Someday, I'll publish another article summary that doesn't involve a conflict-of-interest skewering. I'm really not as angry as Rob Orman says I am. This article, at least, is directly relevant to the Emergency Department.
There's been significant research into biomarkers for infectious/inflammatory processes, with the goal of identifying a sufficiently sensitive assay to use as a "rule-out" for serious infection. The goal is to use such an assay to prevent the overuse of antibiotics without increasing morbidity/mortality. This is a good thing.

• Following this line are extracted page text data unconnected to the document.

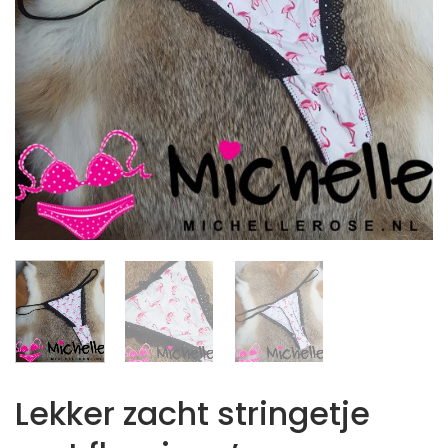
Lekker zacht stringetje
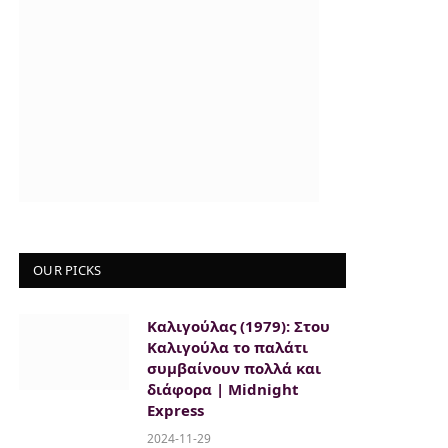
OUR PICKS
Καλιγούλας (1979): Στου
Καλιγούλα το παλάτι
συμβαίνουν πολλά και
διάφορα | Midnight
Express
2024-11-29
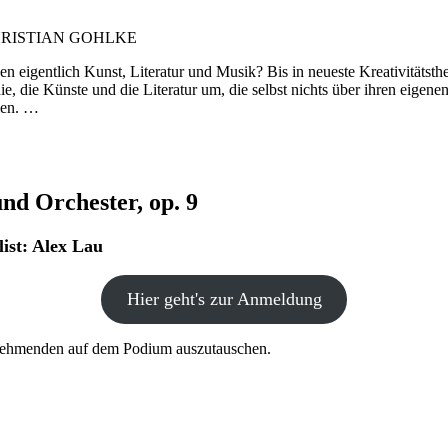
HRISTIAN GOHLKE
 eigentlich Kunst, Literatur und Musik? Bis in neueste Kreativitätsth
phie, die Künste und die Literatur um, die selbst nichts über ihren eig
llen. …
nd Orchester, op. 9
list: Alex Lau
Hier geht's zur Anmeldung
ilnehmenden auf dem Podium auszutauschen.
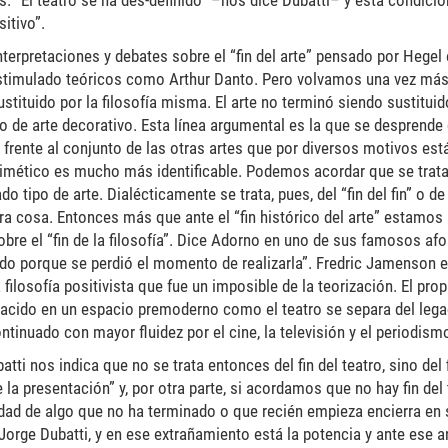
s. “El teatro se ha des-definido” –nos dice Dubatti– y esta condici
itivo”.
erpretaciones y debates sobre el “fin del arte” pensado por Hegel e
stimulado teóricos como Arthur Danto. Pero volvamos una vez más 
stituido por la filosofía misma. El arte no terminó siendo sustituido
po de arte decorativo. Esta línea argumental es la que se desprende 
tro frente al conjunto de las otras artes que por diversos motivos 
mimético es mucho más identificable. Podemos acordar que se trat
ado tipo de arte. Dialécticamente se trata, pues, del “fin del fin” o de
tra cosa. Entonces más que ante el “fin histórico del arte” estamos 
bre el “fin de la filosofía”. Dice Adorno en uno de sus famosos af
endo porque se perdió el momento de realizarla”. Fredric Jamenson 
a filosofía positivista que fue un imposible de la teorización. El pro
 nacido en un espacio premoderno como el teatro se separa del lega
ntinuado con mayor fluidez por el cine, la televisión y el periodism
ti nos indica que no se trata entonces del fin del teatro, sino del f
e la presentación” y, por otra parte, si acordamos que no hay fin del 
dad de algo que no ha terminado o que recién empieza encierra en
 Jorge Dubatti, y en ese extrañamiento está la potencia y ante ese a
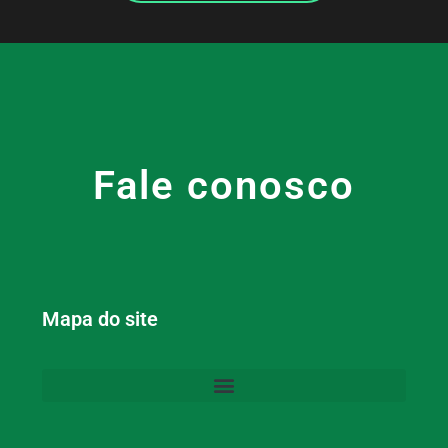
Fale conosco
Mapa do site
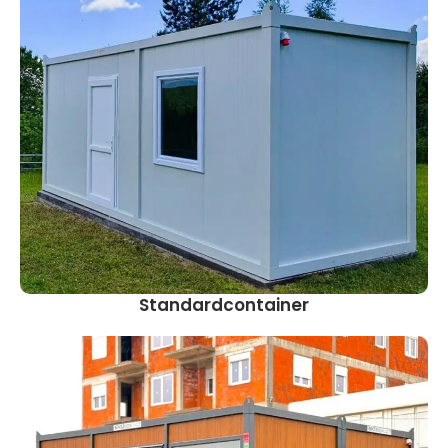
Standardcontainer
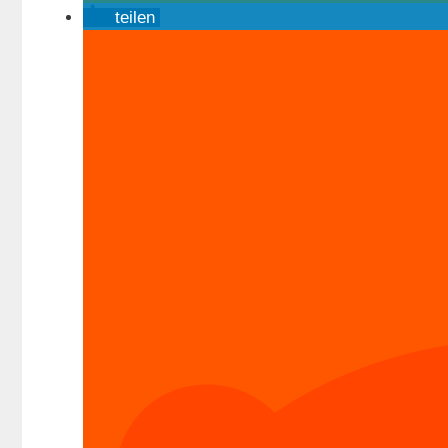
teilen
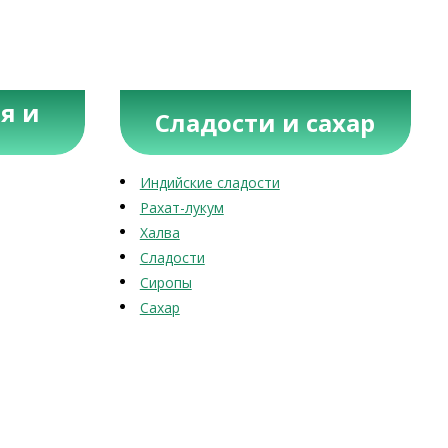
я и
Сладости и сахар
Индийские сладости
Рахат-лукум
Халва
Сладости
Сиропы
Сахар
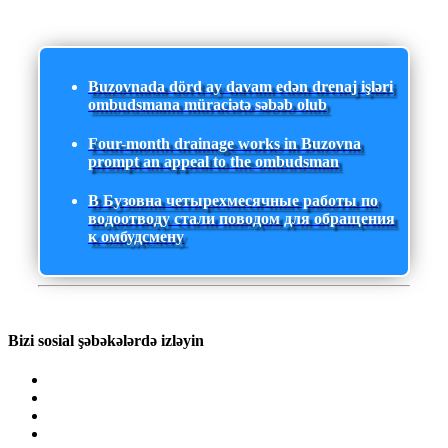
Buzovnada dörd ay davam edən drenaj işləri
ombudsmana müraciətə səbəb olub
Four-month drainage works in Buzovna
prompt an appeal to the ombudsman
В Бузовна четырехмесячные работы по
водоотводу стали поводом для обращения
к омбудсмену
Bizi sosial şəbəkələrdə izləyin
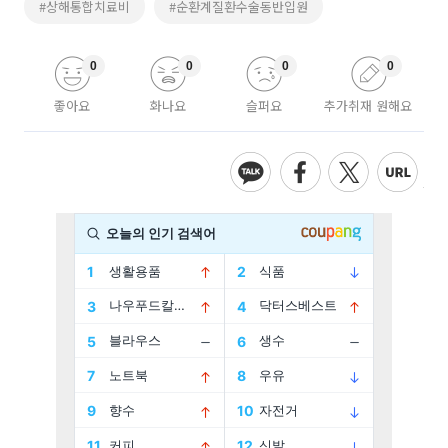
#상해통합치료비
#순환계질환수술동반입원
0
0
0
0
좋아요
화나요
슬퍼요
추가취재 원해요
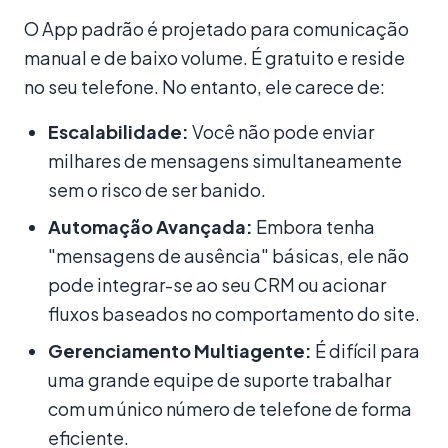
O App padrão é projetado para comunicação
manual e de baixo volume. É gratuito e reside
no seu telefone. No entanto, ele carece de:
Escalabilidade:
Você não pode enviar
milhares de mensagens simultaneamente
sem o risco de ser banido.
Automação Avançada:
Embora tenha
"mensagens de ausência" básicas, ele não
pode integrar-se ao seu CRM ou acionar
fluxos baseados no comportamento do site.
Gerenciamento Multiagente:
É difícil para
uma grande equipe de suporte trabalhar
com um único número de telefone de forma
eficiente.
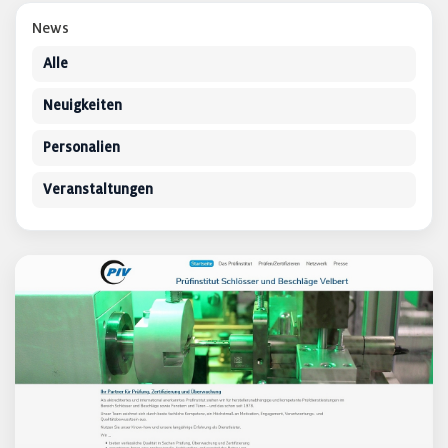
News
Alle
Neuigkeiten
Personalien
Veranstaltungen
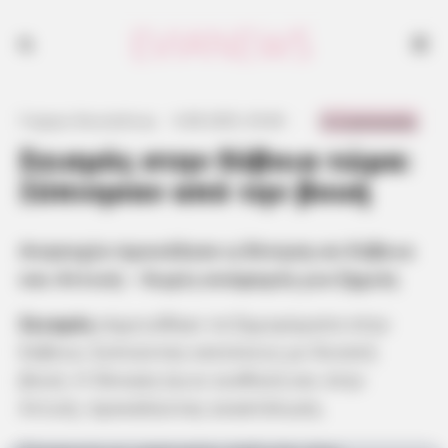
Ανησυχία προκάλεσε η δόνηση σε Εύβοια και Αττική – Χωρίς αναφορές
για ζημιές
0 Comments
Γιώργος Κουτσελίνης
·
6.08.2025, 03:46
·
·
Σεισμός στην Εύβοια τώρα:
Ξύπνησαν από την βουή
Ανησυχία προκάλεσε η δόνηση σε Εύβοια
και Αττική – Χωρίς αναφορές για ζημιές
Σεισμός
σημειώθηκε τα ξημερώματα στην
Εύβοια, ξυπνώντας κατοίκους με δυνατή
βουή. Η δόνηση έγινε αισθητή και στην
Αττική, προκαλώντας αναστάτωση.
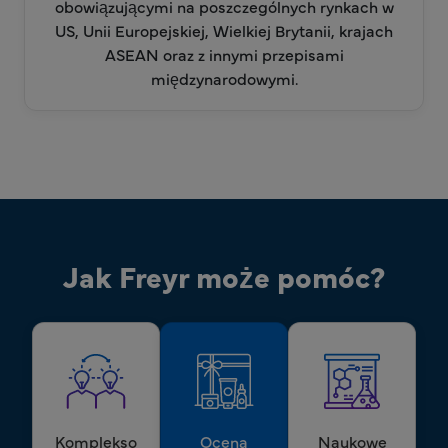
obowiązującymi na poszczególnych rynkach w
US, Unii Europejskiej, Wielkiej Brytanii, krajach
ASEAN oraz z innymi przepisami
międzynarodowymi.
Jak Freyr może pomóc?
Komplekso
Ocena
Naukowe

Procalcitonin is the latest darling of pediatrics and intensive care units. However, to call the literature "inconclusive" is a bit of an understatement – which is why I was surprised to see an article in JAMA squarely endorsing procalcitonin-guided antibiotic-initiation strategies. After all, I've previously covered negative trials in this blog (pubmed, pubmed). However, these authors seem to have intentionally narrowed their trial selection to exclude these trials – and publish no methods regarding their systematic selection of articles.
The disclosures for all three authors includes "BRAHMS/Thermofisher". Who is this, you might ask? Google points me to: http://www.procalcitonin.com – where BRAHMS/Thermofisher will sell you one of seven procalcitonin assays. JAMA, third-ranked medicine journal in Impact Factor, reduced to advertising masquerading as peer-reviewed science.